§ **Material for this exercise**

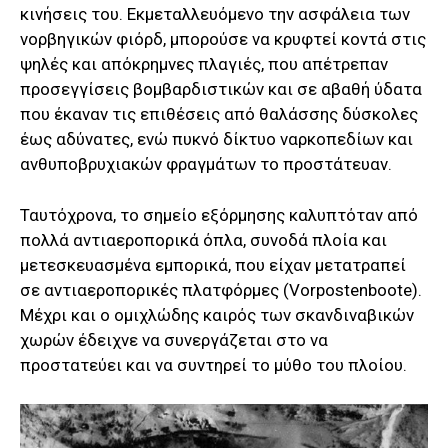
κινήσεις του. Εκμεταλλευόμενο την ασφάλεια των
νορβηγικών φιόρδ, μπορούσε να κρυφτεί κοντά στις
ψηλές και απόκρημνες πλαγιές, που απέτρεπαν
προσεγγίσεις βομβαρδιστικών και σε αβαθή ύδατα
που έκαναν τις επιθέσεις από θαλάσσης δύσκολες
έως αδύνατες, ενώ πυκνό δίκτυο ναρκοπεδίων και
ανθυποβρυχιακών φραγμάτων το προστάτευαν.
Ταυτόχρονα, το σημείο εξόρμησης καλυπτόταν από
πολλά αντιαεροπορικά όπλα, συνοδά πλοία και
μετεσκευασμένα εμπορικά, που είχαν μετατραπεί
σε αντιαεροπορικές πλατφόρμες (Vorpostenboote).
Μέχρι και ο ομιχλώδης καιρός των σκανδιναβικών
χωρών έδειχνε να συνεργάζεται στο να
προστατεύει και να συντηρεί το μύθο του πλοίου.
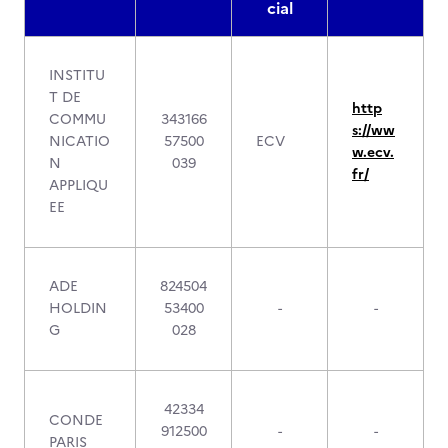
cial
INSTITU
T DE
http
COMMU
343166
s://ww
NICATIO
57500
ECV
w.ecv.
N
039
fr/
APPLIQU
EE
ADE
824504
HOLDIN
53400
-
-
G
028
42334
CONDE
912500
-
-
PARIS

§ **Your task**
Give the data again exactly, without pictures.

§ **Finished exercise**
κινήσεις του. Εκμεταλλευόμενο την ασφάλεια των
νορβηγικών φιόρδ, μπορούσε να κρυφτεί κοντά στις
ψηλές και απόκρημνες πλαγιές, που απέτρεπαν
προσεγγίσεις βομβαρδιστικών και σε αβαθή ύδατα
που έκαναν τις επιθέσεις από θαλάσσης δύσκολες
έως αδύνατες, ενώ πυκνό δίκτυο ναρκοπεδίων και
ανθυποβρυχιακών φραγμάτων το προστάτευαν.
Ταυτόχρονα, το σημείο εξόρμησης καλυπτόταν από
πολλά αντιαεροπορικά όπλα, συνοδά πλοία και
μετεσκευασμένα εμπορικά, που είχαν μετατραπεί
σε αντιαεροπορικές πλατφόρμες (Vorpostenboote).
Μέχρι και ο ομιχλώδης καιρός των σκανδιναβικών
χωρών έδειχνε να συνεργάζεται στο να
προστατεύει και να συντηρεί το μύθο του πλοίου.
cial
INSTITU
T DE
http
COMMU
343166
s://ww
NICATIO
57500
ECV
w.ecv.
N
039
fr/
APPLIQU
EE
ADE
824504
HOLDIN
53400
-
-
G
028
42334
CONDE
912500
-
-
PARIS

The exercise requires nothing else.